» **Task requirements**
Scan the records below and copy every line that contains the string "matters".

Dataset records
════════════════════

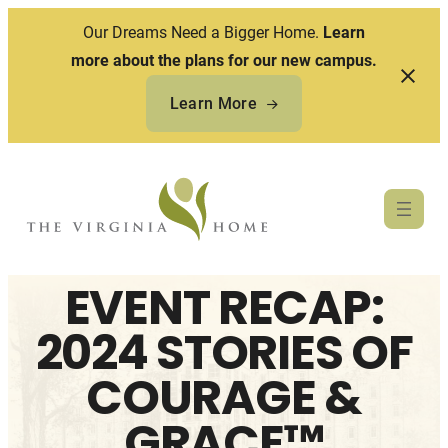
Our Dreams Need a Bigger Home.
Learn
more about the plans for our new campus.
Learn More
Skip
to
content
EVENT RECAP:
2024 STORIES OF
COURAGE &
GRACE™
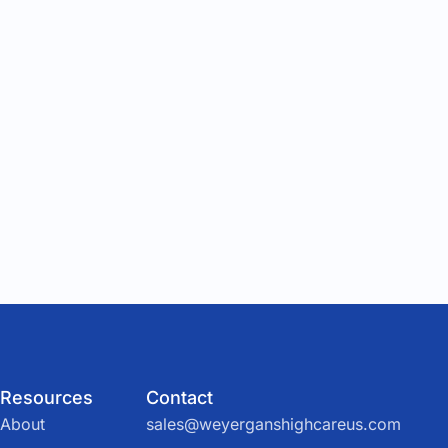
Resources
Contact
About
sales@weyerganshighcareus.com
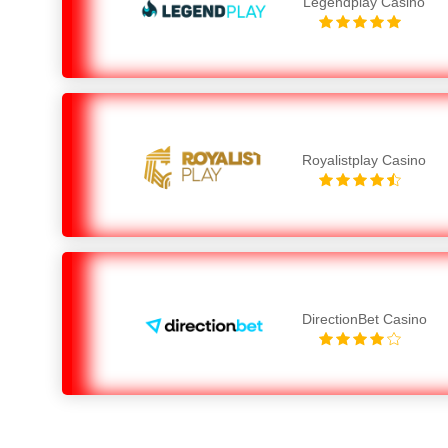
Legendplay Casino
Royalistplay Casino
DirectionBet Casino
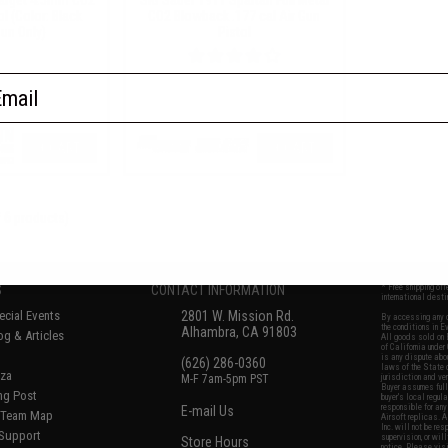
ol (Color: Black
CO2 Blowback .177 cal Air Gun
Gun Only)
Pistol
ail
+ CART
+ CART
f
6
products)
No thanks
S
CONTACT INFORMATION
* Free shipping of
international desti
cial Events
2801 W. Mission Rd.
By accessing any o
the conditions in 
Alhambra, CA 91803
og & Articles
All goods sold on E
of California under
is any dispute abou
(626) 286-0360
laws of the State o
oza
M-F 7am-5pm PST
jurisdiction and ve
Buyer assumes full 
ing Post
buyer's local regul
responsible for any
E-mail Us
d/Team Map
Airsoft replicas. A
Inc. will not be re
 Support
supervision, or wil
Store Hours
notice. Please visi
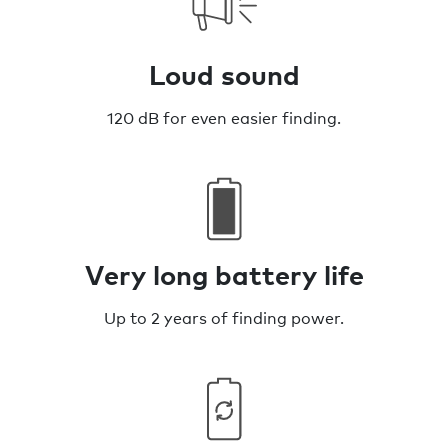
Loud sound
120 dB for even easier finding.
Very long battery life
Up to 2 years of finding power.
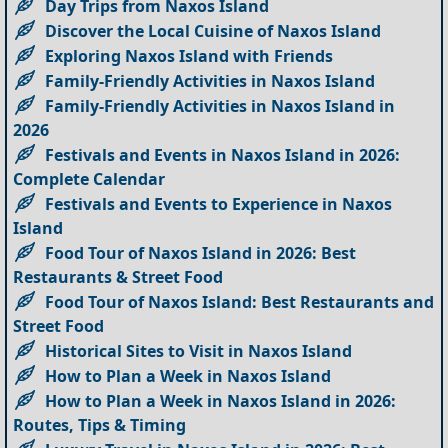
Day Trips from Naxos Island
Discover the Local Cuisine of Naxos Island
Exploring Naxos Island with Friends
Family-Friendly Activities in Naxos Island
Family-Friendly Activities in Naxos Island in
2026
Festivals and Events in Naxos Island in 2026:
Complete Calendar
Festivals and Events to Experience in Naxos
Island
Food Tour of Naxos Island in 2026: Best
Restaurants & Street Food
Food Tour of Naxos Island: Best Restaurants and
Street Food
Historical Sites to Visit in Naxos Island
How to Plan a Week in Naxos Island
How to Plan a Week in Naxos Island in 2026:
Routes, Tips & Timing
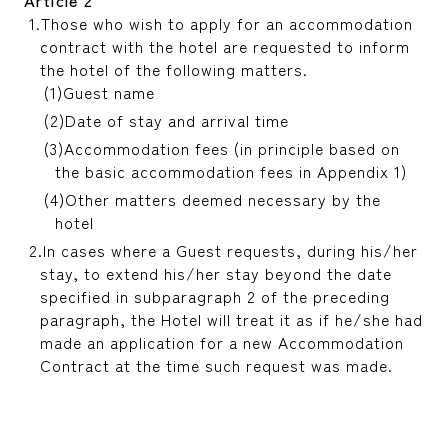
Those who wish to apply for an accommodation
contract with the hotel are requested to inform
the hotel of the following matters.
Guest name
Date of stay and arrival time
Accommodation fees (in principle based on
the basic accommodation fees in Appendix 1)
Other matters deemed necessary by the
hotel
In cases where a Guest requests, during his/her
stay, to extend his/her stay beyond the date
specified in subparagraph 2 of the preceding
paragraph, the Hotel will treat it as if he/she had
made an application for a new Accommodation
Contract at the time such request was made.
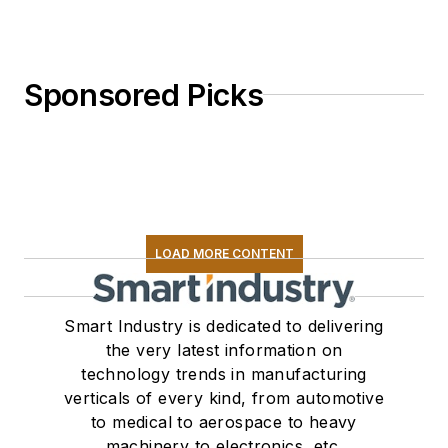
Sponsored Picks
LOAD MORE CONTENT
Smart Industry is dedicated to delivering
the very latest information on
technology trends in manufacturing
verticals of every kind, from automotive
to medical to aerospace to heavy
machinery to electronics, etc.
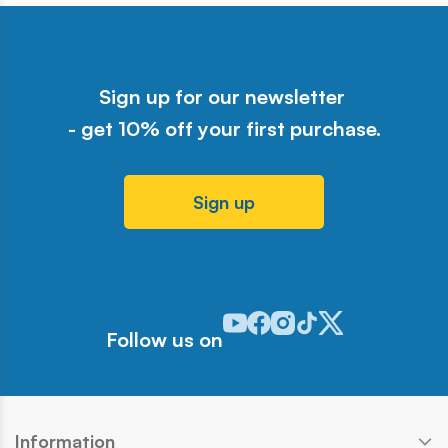
Sign up for our newsletter
- get 10% off your first purchase.
Sign up
Odwiedź nasz profil w serwisie Y
Odwiedź nasz profil w serwisi
Odwiedź nasz profil w serw
Odwiedź nasz profil w 
Odwiedź nasz profil
Follow us on
Information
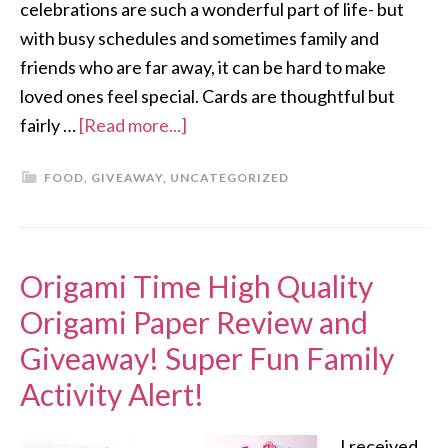
celebrations are such a wonderful part of life- but
with busy schedules and sometimes family and
friends who are far away, it can be hard to make
loved ones feel special. Cards are thoughtful but
fairly …
[Read more...]
FOOD
,
GIVEAWAY
,
UNCATEGORIZED
Origami Time High Quality
Origami Paper Review and
Giveaway! Super Fun Family
Activity Alert!
I received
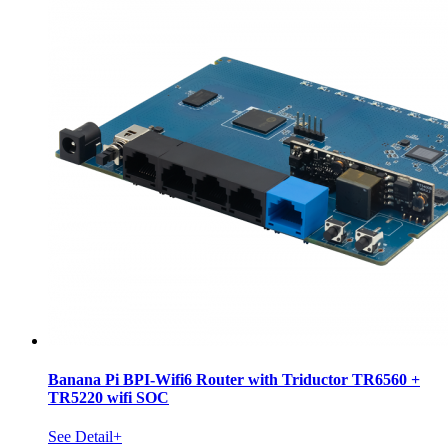
Banana Pi BPI-Wifi6 Router with Triductor TR6560 +
TR5220 wifi SOC
See Detail+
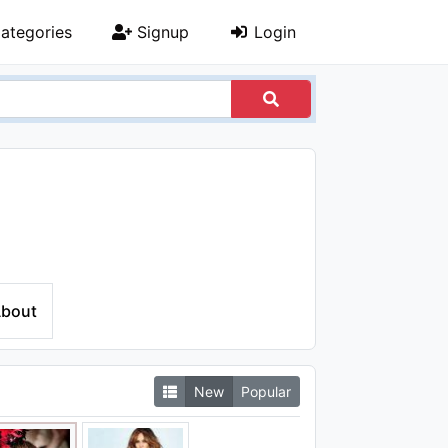
ategories
Signup
Login
bout
New
Popular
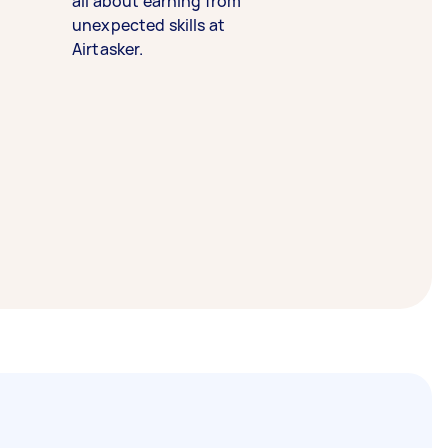
all about earning from
unexpected skills at
Airtasker.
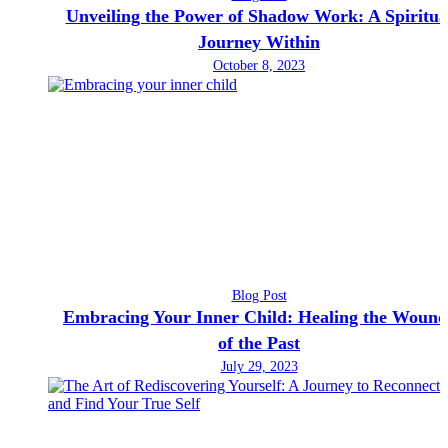
Unveiling the Power of Shadow Work: A Spiritua
Journey Within
October 8, 2023
Blog Post
Embracing Your Inner Child: Healing the Wound
of the Past
July 29, 2023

════════════════════

» **Completed exercise**
the hotel of the following matters.
Other matters deemed necessary by the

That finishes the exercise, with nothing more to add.